As corrected through Wednesday, August 22, 2012


The People of the State of New York, Respondent,
v
Rosa Berkel, Appellant.

[*1] Lynn W. L. Fahey, New York, N.Y. (Ellen Fried of counsel), for appellant.

Charles J. Hynes, District Attorney, Brooklyn, N.Y. (Leonard Joblove, Lori Glachman, and Catherine Dagonese of counsel), for respondent.

Appeal by the defendant from a judgment of the Supreme Court, Kings County (Carroll, J.), rendered December 17, 2009, convicting her of assault in the second degree, upon a jury verdict, and imposing sentence. The appeal brings up for review the denial, after a hearing (McKay, J.), of that branch of her omnibus motion which was to suppress statements she made to law enforcement officials.

Ordered that the judgment is affirmed.

Contrary to the defendant's contention, the hearing court correctly concluded that she was not in custody when she made certain statements to detectives (see People v Centano, 76 NY2d 837, 838 [1990]; People v Yukl, 25 NY2d 585, 589 [1969], cert denied 400 US 851 [1970]) and, therefore, that the administration of Miranda warnings (see Miranda v Arizona, 384 US 436, 444-445 [1966]) was not required during the interview.

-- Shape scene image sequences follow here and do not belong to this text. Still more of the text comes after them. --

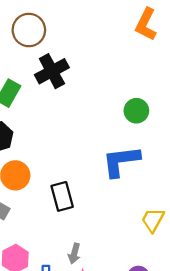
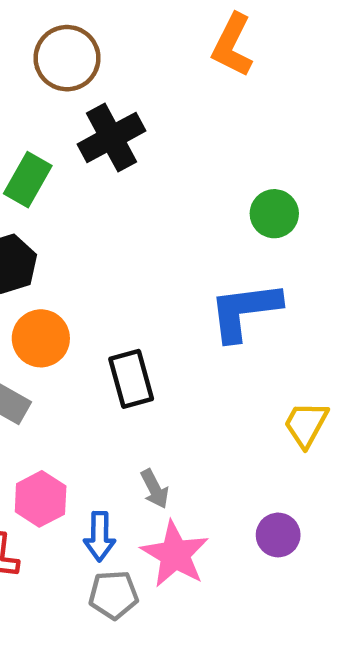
orange L-shape: (146, 24) -> (232, 45), moved
gray arrow: (74, 253) -> (155, 489), turned -42

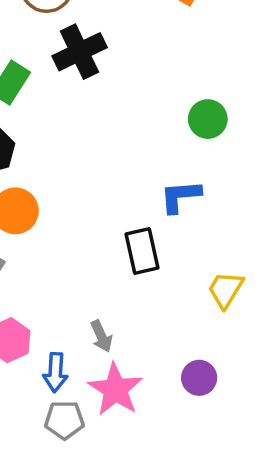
blue L-shape: (245, 311) -> (180, 196), size x0.7
black rectangle: (131, 379) -> (142, 251), moved

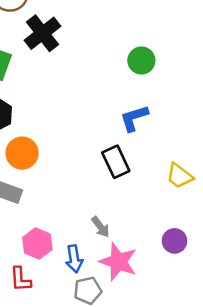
yellow trapezoid: (226, 290) -> (179, 176), turned -72

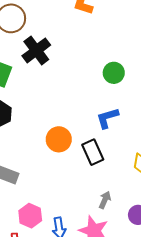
orange circle: (22, 153) -> (59, 139), moved
gray arrow: (101, 227) -> (105, 200), moved, turned -120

The defendant's challenge to the trial court's ruling that she could be cross-examined regarding her knowledge of certain prior conduct of her son is without merit. The evidence the People sought to elicit was relevant (see People v Arafet, 13 NY3d 460, 465 [2009]), and any prejudicial effect it may have had did not outweigh its probative value.

The sentence imposed was not excessive (see People v Suitte, 90 AD2d 80 [1982]). Dillon, J.P., Leventhal, Austin and Roman, JJ., concur.